The hierarchical eduroam federation is a good example of such a complex infrastructure. Marking RADIUS server as dead is not a reliable method how to deal with failing RADIUS servers in eduroam. Better method is marking only as dead a realm instead of a complete RADIUS server. This dead realm marking method is implemented for Radiator, but in eduroam infrastructure other RADIUS server implementations are also used. Another promising approach is RadSec, which uses TCP as a transport mechanism. With RadSec, the status of the TCP connection can be used as indication if a peer RADIUS server is alive. Sadly, RadSec is available only for UNIX based platforms and we also need a solution for Windows platform.

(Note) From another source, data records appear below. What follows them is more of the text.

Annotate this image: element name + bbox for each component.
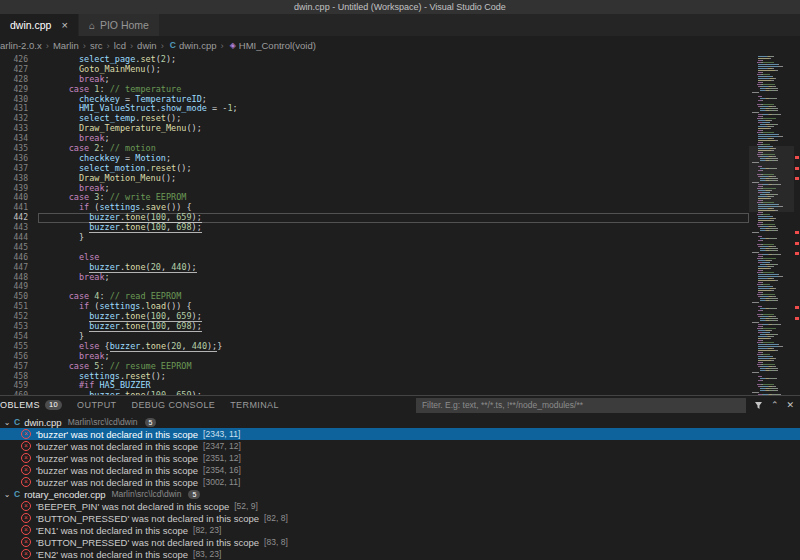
breadcrumb-item[interactable]: dwin.cpp bbox=[179, 40, 217, 51]
minimap-segment bbox=[776, 264, 778, 265]
overview-ruler[interactable] bbox=[794, 54, 800, 395]
tab-output[interactable]: OUTPUT bbox=[77, 400, 116, 410]
error-icon: × bbox=[21, 477, 31, 487]
error-mark bbox=[795, 317, 799, 320]
minimap-viewport[interactable] bbox=[749, 146, 794, 212]
file-path: Marlin\src\lcd\dwin bbox=[111, 489, 181, 499]
code-token: settings bbox=[79, 371, 120, 381]
code-line[interactable]: 443 buzzer.tone(100, 698); bbox=[0, 223, 749, 233]
code-line[interactable]: 445 bbox=[0, 243, 749, 253]
code-token: ; bbox=[105, 133, 110, 143]
breadcrumb-item[interactable]: src bbox=[90, 40, 103, 51]
problem-row[interactable]: ×'buzzer' was not declared in this scope… bbox=[0, 440, 800, 452]
code-token: (); bbox=[176, 163, 191, 173]
code-token: ); bbox=[166, 54, 176, 64]
code-token: HMI_ValueStruct bbox=[79, 103, 156, 113]
code-token: 698 bbox=[176, 222, 191, 233]
problem-row[interactable]: ×'buzzer' was not declared in this scope… bbox=[0, 428, 800, 440]
code-line[interactable]: 433 Draw_Temperature_Menu(); bbox=[0, 124, 749, 134]
minimap[interactable] bbox=[749, 54, 794, 395]
minimap-segment bbox=[782, 276, 783, 277]
problem-file-row[interactable]: ⌄Cdwin.cppMarlin\src\lcd\dwin5 bbox=[0, 416, 800, 428]
code-token: , bbox=[166, 390, 176, 395]
error-icon: × bbox=[21, 501, 31, 511]
chevron-down-icon[interactable]: ⌄ bbox=[0, 490, 14, 499]
line-number: 454 bbox=[0, 332, 38, 342]
code-line[interactable]: 455 else {buzzer.tone(20, 440);} bbox=[0, 342, 749, 352]
problems-count-badge: 10 bbox=[45, 400, 62, 410]
breadcrumb-item[interactable]: arlin-2.0.x bbox=[0, 40, 42, 51]
minimap-segment bbox=[780, 114, 781, 115]
breadcrumb-item[interactable]: HMI_Control(void) bbox=[239, 40, 316, 51]
tab-bar: dwin.cpp × ⌂ PIO Home bbox=[0, 14, 800, 36]
code-line[interactable]: 460 buzzer.tone(100, 659); bbox=[0, 391, 749, 395]
error-icon: × bbox=[21, 441, 31, 451]
minimap-segment bbox=[772, 126, 774, 127]
code-token: break bbox=[79, 351, 105, 361]
code-line[interactable]: 448 break; bbox=[0, 273, 749, 283]
code-token: ( bbox=[146, 262, 151, 273]
code-token: ( bbox=[146, 222, 151, 233]
cpp-file-icon: C bbox=[170, 40, 176, 50]
close-icon[interactable]: × bbox=[61, 19, 67, 31]
problem-row[interactable]: ×'buzzer' was not declared in this scope… bbox=[0, 476, 800, 488]
editor[interactable]: 426 select_page.set(2);427 Goto_MainMenu… bbox=[0, 54, 800, 395]
tab-problems[interactable]: OBLEMS 10 bbox=[0, 400, 62, 410]
code-line[interactable]: 447 buzzer.tone(20, 440); bbox=[0, 263, 749, 273]
file-name: dwin.cpp bbox=[24, 417, 62, 428]
close-panel-icon[interactable]: ✕ bbox=[786, 400, 794, 410]
minimap-segment bbox=[774, 78, 776, 79]
code-line[interactable]: 438 Draw_Motion_Menu(); bbox=[0, 174, 749, 184]
breadcrumb-item[interactable]: dwin bbox=[137, 40, 157, 51]
tab-pio-home[interactable]: ⌂ PIO Home bbox=[79, 14, 160, 36]
problem-row[interactable]: ×'EN2' was not declared in this scope[83… bbox=[0, 548, 800, 560]
problem-row[interactable]: ×'BUTTON_PRESSED' was not declared in th… bbox=[0, 536, 800, 548]
tab-dwin-cpp[interactable]: dwin.cpp × bbox=[0, 14, 79, 36]
code-token: { bbox=[99, 341, 109, 351]
code-line[interactable]: 427 Goto_MainMenu(); bbox=[0, 65, 749, 75]
problem-location: [2347, 12] bbox=[203, 441, 241, 451]
problem-row[interactable]: ×'buzzer' was not declared in this scope… bbox=[0, 452, 800, 464]
code-token: , bbox=[166, 222, 176, 233]
pio-home-icon: ⌂ bbox=[89, 20, 95, 31]
problem-row[interactable]: ×'buzzer' was not declared in this scope… bbox=[0, 464, 800, 476]
error-icon: × bbox=[21, 453, 31, 463]
minimap-segment bbox=[776, 90, 778, 91]
tab-terminal[interactable]: TERMINAL bbox=[230, 400, 279, 410]
problem-row[interactable]: ×'BUTTON_PRESSED' was not declared in th… bbox=[0, 512, 800, 524]
error-mark bbox=[795, 177, 799, 180]
code-line[interactable]: 453 buzzer.tone(100, 698); bbox=[0, 322, 749, 332]
minimap-segment bbox=[769, 128, 771, 129]
error-mark bbox=[795, 306, 799, 309]
code-line-content: Draw_Temperature_Menu(); bbox=[38, 124, 749, 134]
code-token: select_page bbox=[79, 54, 135, 64]
breadcrumb-item[interactable]: lcd bbox=[114, 40, 126, 51]
problems-filter-input[interactable] bbox=[416, 398, 746, 413]
maximize-panel-icon[interactable]: ⌃ bbox=[771, 400, 779, 410]
minimap-segment bbox=[771, 360, 773, 361]
code-token: buzzer bbox=[110, 341, 141, 352]
code-token: case bbox=[69, 291, 95, 301]
problem-location: [2354, 16] bbox=[203, 465, 241, 475]
problem-location: [82, 23] bbox=[193, 525, 221, 535]
problem-message: 'BEEPER_PIN' was not declared in this sc… bbox=[36, 501, 229, 512]
problem-row[interactable]: ×'BEEPER_PIN' was not declared in this s… bbox=[0, 500, 800, 512]
breadcrumb-item[interactable]: Marlin bbox=[53, 40, 79, 51]
line-number: 427 bbox=[0, 65, 38, 75]
title-bar: dwin.cpp - Untitled (Workspace) - Visual… bbox=[0, 0, 800, 14]
tab-debug-console[interactable]: DEBUG CONSOLE bbox=[131, 400, 215, 410]
chevron-down-icon[interactable]: ⌄ bbox=[0, 418, 14, 427]
window-title: dwin.cpp - Untitled (Workspace) - Visual… bbox=[294, 2, 506, 12]
problem-row[interactable]: ×'EN1' was not declared in this scope[82… bbox=[0, 524, 800, 536]
line-number: 430 bbox=[0, 95, 38, 105]
code-line[interactable]: 444 } bbox=[0, 233, 749, 243]
filter-icon[interactable] bbox=[754, 401, 763, 410]
code-token bbox=[38, 173, 79, 183]
minimap-segment bbox=[769, 58, 771, 59]
minimap-segment bbox=[762, 380, 763, 381]
code-token: ); bbox=[192, 222, 202, 233]
code-token bbox=[38, 153, 79, 163]
problem-file-row[interactable]: ⌄Crotary_encoder.cppMarlin\src\lcd\dwin5 bbox=[0, 488, 800, 500]
code-line-content: buzzer.tone(20, 440); bbox=[38, 263, 749, 273]
line-number: 459 bbox=[0, 381, 38, 391]
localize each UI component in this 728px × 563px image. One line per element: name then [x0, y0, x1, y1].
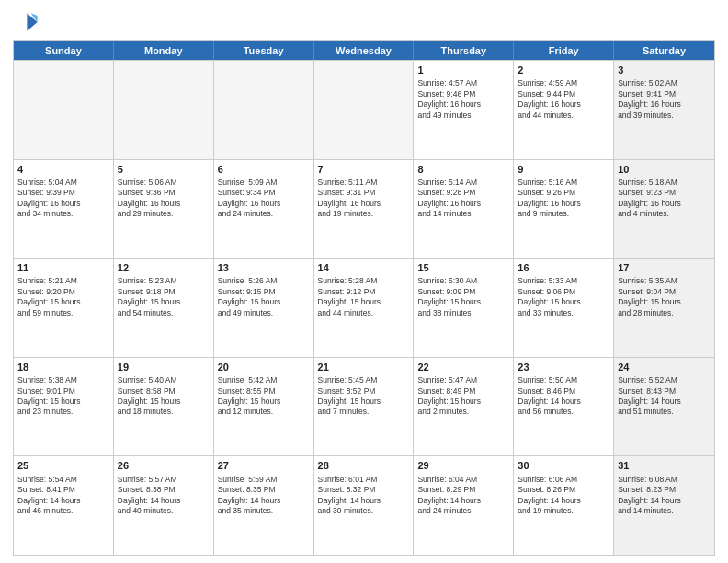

Czech eduroam federation was using two national RADIUS servers since autumn 2004 until summer 2006, when a serious malfunction of the first server happened. During the period the first server was down, only some institutions managed to use the second server correctly. Problems were very likely caused by an incorrect setup at the side of the institutions, but this type of flaws in the setup is very hard to detect before a real failure occurs.

Absence of dead realm marking for all used RADIUS server implementations and bad experience from summer 2006 led us to remove the second national RADIUS server from the Czech eduroam infrastructure. With a good service contract assuring us of a quick replacement of failed components we were able to assure that the service would be restored in s a few hours. But 4 or more hours is still quite a long time and also the impossibility to do regular maintenance in working hours made us think about a high availability solution.

2  Terms explanation

2.1  High availability – HA

High availability is a system design that assures an availability degree of a service which is not possible to be achieved with a single component. For more info see the article High Availability at Wikipedia.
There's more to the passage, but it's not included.